Brand Equity in the Age of UGC: "Hey Dude, Don't Be a Dick"
In the SXSW 2009 session "How to Protect Your Brand Without Being a Jerk," panelists cautioned brands to police trademark violation while still protecting PR by practicing flexibility and communication when it comes to new media law.
In the age of user-generated content, sharing, remixing, mashing-up, and even simply referring to copyrighted content has landed both brands and users in a world of hurt.
What panelists called a "folk understanding" of the Digital Millenium Copyright Act and traditional media law have given rise to large-corporate paranoia in the gray areas of new media content publication. Misunderstandings of Internet culture as well as trademark infringement have lead to heavy-handed policing of content and trademark use, often leading to online PR debacles.
"You become known as the brand that sues," said panelist Oren Bitan of HIQI Media.
Panelists also included Danny O'Brien of the Electronic Frontier Foundation (which organization legally defended the family of a baby who was shown in a YouTube video dancing to a Prince song), Eric Steuer of Creative Commons, and Elena Paul of Volunteer Lawyers for the Arts.
If someone is pirating your intellectual property, said Paul, "Suing is at the end of a very long line of options."
O'Brien added, "The important thing is to realize there are a number of steps before lawyering up to protect your brand. Often, conversation is enough. You're not obliged to protect your copyright to keep yourself from losing it."
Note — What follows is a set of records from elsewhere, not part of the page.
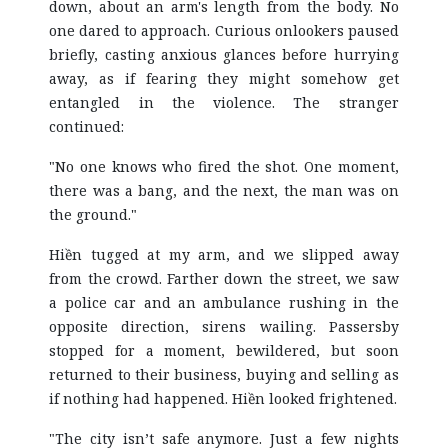
down, about an arm's length from the body. No
one dared to approach. Curious onlookers paused
briefly, casting anxious glances before hurrying
away, as if fearing they might somehow get
entangled in the violence. The stranger
continued:
"No one knows who fired the shot. One moment,
there was a bang, and the next, the man was on
the ground."
Hiền tugged at my arm, and we slipped away
from the crowd. Farther down the street, we saw
a police car and an ambulance rushing in the
opposite direction, sirens wailing. Passersby
stopped for a moment, bewildered, but soon
returned to their business, buying and selling as
if nothing had happened. Hiền looked frightened.
"The city isn’t safe anymore. Just a few nights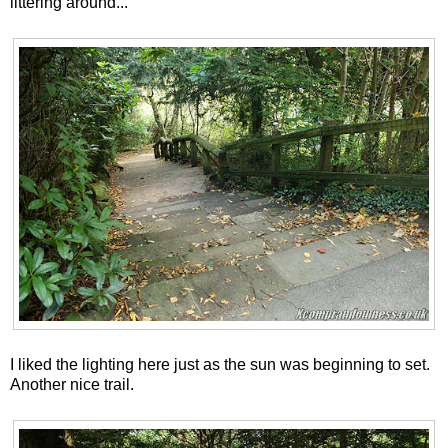
littering around...
I liked the lighting here just as the sun was beginning to set.
Another nice trail.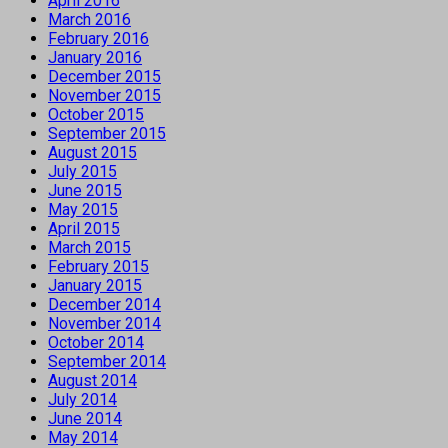
April 2016
March 2016
February 2016
January 2016
December 2015
November 2015
October 2015
September 2015
August 2015
July 2015
June 2015
May 2015
April 2015
March 2015
February 2015
January 2015
December 2014
November 2014
October 2014
September 2014
August 2014
July 2014
June 2014
May 2014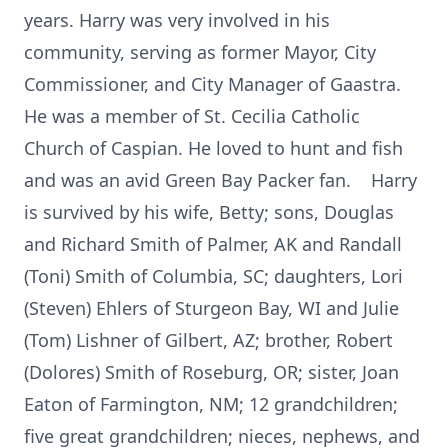
years. Harry was very involved in his
community, serving as former Mayor, City
Commissioner, and City Manager of Gaastra.
He was a member of St. Cecilia Catholic
Church of Caspian. He loved to hunt and fish
and was an avid Green Bay Packer fan. Harry
is survived by his wife, Betty; sons, Douglas
and Richard Smith of Palmer, AK and Randall
(Toni) Smith of Columbia, SC; daughters, Lori
(Steven) Ehlers of Sturgeon Bay, WI and Julie
(Tom) Lishner of Gilbert, AZ; brother, Robert
(Dolores) Smith of Roseburg, OR; sister, Joan
Eaton of Farmington, NM; 12 grandchildren;
five great grandchildren; nieces, nephews, and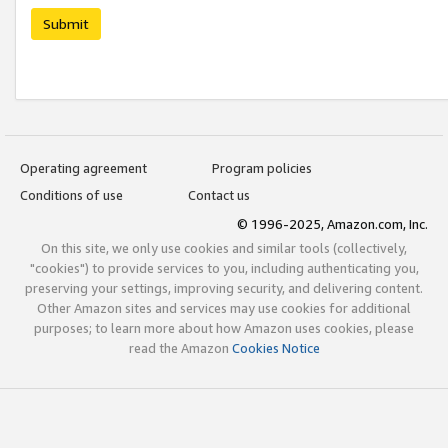
Submit
Operating agreement
Program policies
Conditions of use
Contact us
© 1996-2025, Amazon.com, Inc.
On this site, we only use cookies and similar tools (collectively,
"cookies") to provide services to you, including authenticating you,
preserving your settings, improving security, and delivering content.
Other Amazon sites and services may use cookies for additional
purposes; to learn more about how Amazon uses cookies, please
read the Amazon
Cookies Notice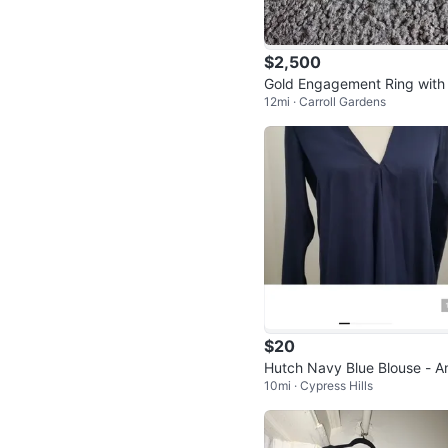
$2,500
Gold Engagement Ring with
12mi · Carroll Gardens
uare Cut Stone
$20
Hutch Navy Blue Blouse - A
10mi · Cypress Hills
ropologie - Size XS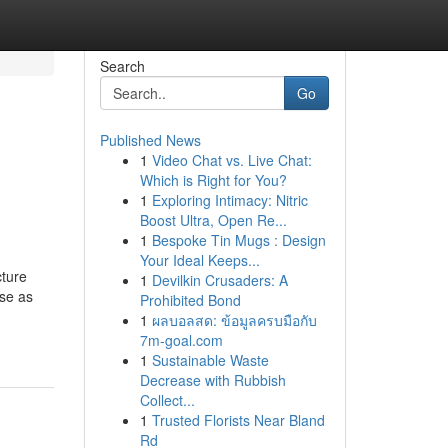
Search
Go
Published News
1
Video Chat vs. Live Chat:
Which is Right for You?
1
Exploring Intimacy: Nitric
Boost Ultra, Open Re...
1
Bespoke Tin Mugs : Design
Your Ideal Keeps...
cture
1
Devilkin Crusaders: A
ase as
Prohibited Bond
1
ผลบอลสด: ข้อมูลครบมือกับ
7m-goal.com
1
Sustainable Waste
Decrease with Rubbish
Collect...
1
Trusted Florists Near Bland
Rd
O'Brien continued that the question becomes "whether you should strongly, aggressively protect a trademark or risk losing it. The biggest challenge to a brand isn't people genericising it. A lot of standard legal practices don't apply here, otherwise we'd be asking you to say 'Twitter TM'.
"The biggest challenge you have is obscurity."
Steuer suggested trademark and copyright owners ask themselves, "Is this the kind of sharing you're benefiting from? Often, it is."
O'Brien made an important distinction between trademark violation and fair use.
"There is confusion between the trademark and discussing the mark itself for description or criticism. You don't have to ask permission to say 'Wal Mart sucks,' and they can't sue you for saying 'Wal Mart sucks.' No one sees the millions of cases where people discuss and come to amicable agreements; brands believe they have to act like a bull in a china shop."
Bitan agreed, saying "Flexibility in policing is lacking in large companies. It's important to monitor your mark; journalistic discussion is one thing and putting [trademarked] products into the marketplace is another."
The panel gave an interesting example in discussing Second Life's issuing a press release giving license to First Life, a site that (depending on perspective) significantly ripped off or riffed off Second Life's brand. The panel universally agreed that this was a smart move, showing an understanding of online culture and a healthy sense of humor on the part of the brand's attorneys.
O'Brien concluded, "Trademark is not a question of ownership; it's not something that's precious. Ultimately, it's there to try to prevent fraud."
In addition to this lengthy discussion of trademark issues, concerns over copyrighted material and proper procedures for filing DMCA takedown notices were discussed.
The most important takeaway for brands experiencing consternation over trademark and content use, the panelists concluded, is to gain a full and thorough understanding of how authorship and ownership apply to different parts of intellectual property and to generally pursue conversation before legal action.